Is Tech a Viable Space for Female Entrepreneurs? Techstars Says Yes.

In an effort to continue to drive the diversity conversation forward, and to better serve the needs of the Chicago entrepreneurial community, Techstars hosted a dynamic Women Entrepreneur Panel in March. The turnout was substantial with many students from the Booth community showing their support. Established in 2007, Techstars founded by David Cohen, Brad Feld, David Brown and Jared Polis, is a mentorship-driven startup accelerator that holds 13-week programs for startups in various cities across the country. The Chicago based office located in 1871, holds workshops and panels that are open to the public. The Women Entrepreneur Panel featured Techstar alums Sharon Schneider (MoxieJean),  Desiree Vargas Wrigley (GiveForward), Lina Pakrosnyte (UrbanLeash) and Stella Garber (FeeFighters)  and Jimmy Odom (WeDeliver), along with Techstars mentor and Senior Associate at MATH Ventures, Samara Mejia.

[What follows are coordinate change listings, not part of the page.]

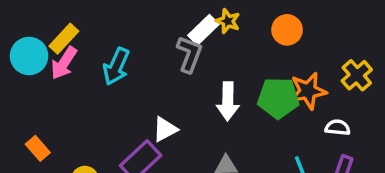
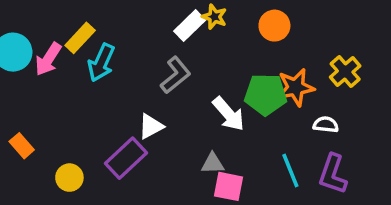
yellow rectangle: (64, 39) -> (80, 38), moved
gray L-shape: (189, 54) -> (175, 75), moved, turned 30
white arrow: (228, 101) -> (228, 114), moved, turned -42

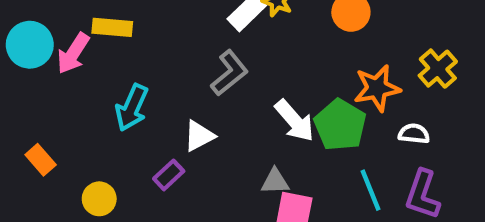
yellow rectangle: (80, 38) -> (112, 27), turned 52
cyan arrow: (101, 63) -> (132, 108), moved
green pentagon: (266, 94) -> (340, 125), moved, turned 30
purple rectangle: (126, 158) -> (169, 175), size x0.6

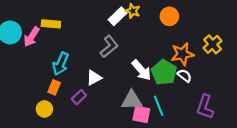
white semicircle: (414, 134) -> (185, 76), moved, turned 32
orange rectangle: (41, 160) -> (54, 87), moved, turned 64
gray triangle: (275, 181) -> (132, 100), size x1.5
cyan line: (371, 190) -> (159, 106), moved

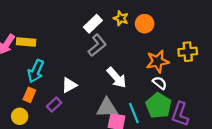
yellow star: (133, 11) -> (121, 18), moved
yellow rectangle: (51, 24) -> (26, 42), moved
yellow cross: (213, 44) -> (188, 52), turned 36
gray L-shape: (109, 47) -> (97, 45), moved
green pentagon: (164, 72) -> (159, 106), moved

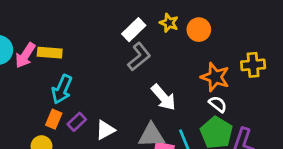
orange star: (157, 61) -> (215, 77), turned 30
white triangle: (69, 85) -> (105, 130), moved
purple rectangle: (54, 104) -> (77, 122), moved

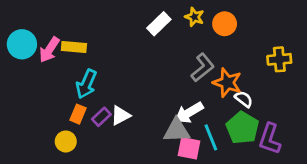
gray L-shape: (139, 57) -> (203, 68), moved
orange star: (215, 77) -> (227, 83), moved
white arrow: (164, 97) -> (189, 113), moved, turned 100
white triangle: (105, 130) -> (121, 115), moved

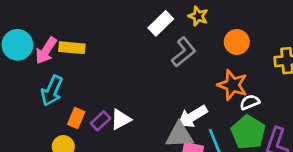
orange circle: (225, 24) -> (237, 42), moved
gray L-shape: (203, 68) -> (184, 52), moved
cyan arrow: (86, 84) -> (52, 91), moved
white semicircle: (244, 99) -> (250, 102), turned -60

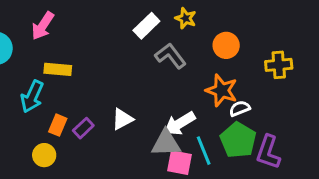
yellow rectangle: (72, 48) -> (58, 69), moved
pink arrow: (46, 51) -> (43, 26), moved
gray L-shape: (184, 52) -> (170, 56), turned -88
white triangle: (121, 119) -> (122, 119), moved

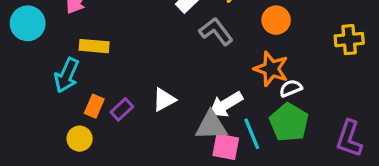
yellow cross: (279, 65) -> (349, 40), moved
purple L-shape: (268, 152) -> (349, 139), moved

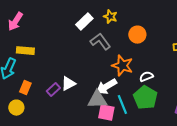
orange star: (271, 69) -> (122, 66), moved
purple rectangle: (122, 109) -> (53, 90), moved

During the panel, the Techstars alums also shared advice on how to get into the super competitive accelerator that has been considered one of the top accelerator programs in the world. With a fewer then 1% acceptance rate, Techstars has received thousands of applications over the years, but has only accepted around 526 companies since its inception. The program selects ten companies each summer to participate in the three-month program in which they build connections and accelerate their business. The program culminates in Demo Day at the end of the program with the companies showcasing their progress to more than 500 angel and venture investors from around the country.


Techstars alum, Jimmy Odom, whose company WeDeliver recently got acquired by Grubhub for an undisclosed amount, spoke on the panel about diversity in entrepreneurship and how crucial it is for women to get involved in the conversation. Odom said “Women and minorities and significantly underrepresented in Silicon Valley and as Chicago grows as a startup scene, it is important that accelerators like TechStars push for diversity.”


The women on the panel took questions from the audience that ranged from; how did they balance their startups with their personal obligations to how did they navigate the politics or obstacles in a male dominated industry. Conversation got emotional as one audience member shared with the panel that she was getting harassed in her male-dominated work environment and wanted tools to help her branch off to her own business.


Tech startups aren’t the only sector seeing a lack of diversity. The average percentage of women working in the tech industry is 30%, based on diversity reports published by 11 of the world’s largest tech companies in 2015. In comparison, women make up 59 percent of the US labor force and almost 51 percent of the US population, according to the US Census Bureau. One of the main points stressed on the panel was that more women should venture into the booming tech industry and learn to code, develop applications, and take on challenging tech projects that could give them exposure at work. As Sharon Schneider founder of MoxieJean mentioned during the panel, “Women have an opportunity to make a big impact on the tech sector, both as entrepreneurs and within larger [tech] companies, but startups are a great place to break the rules and crush stereotypes.”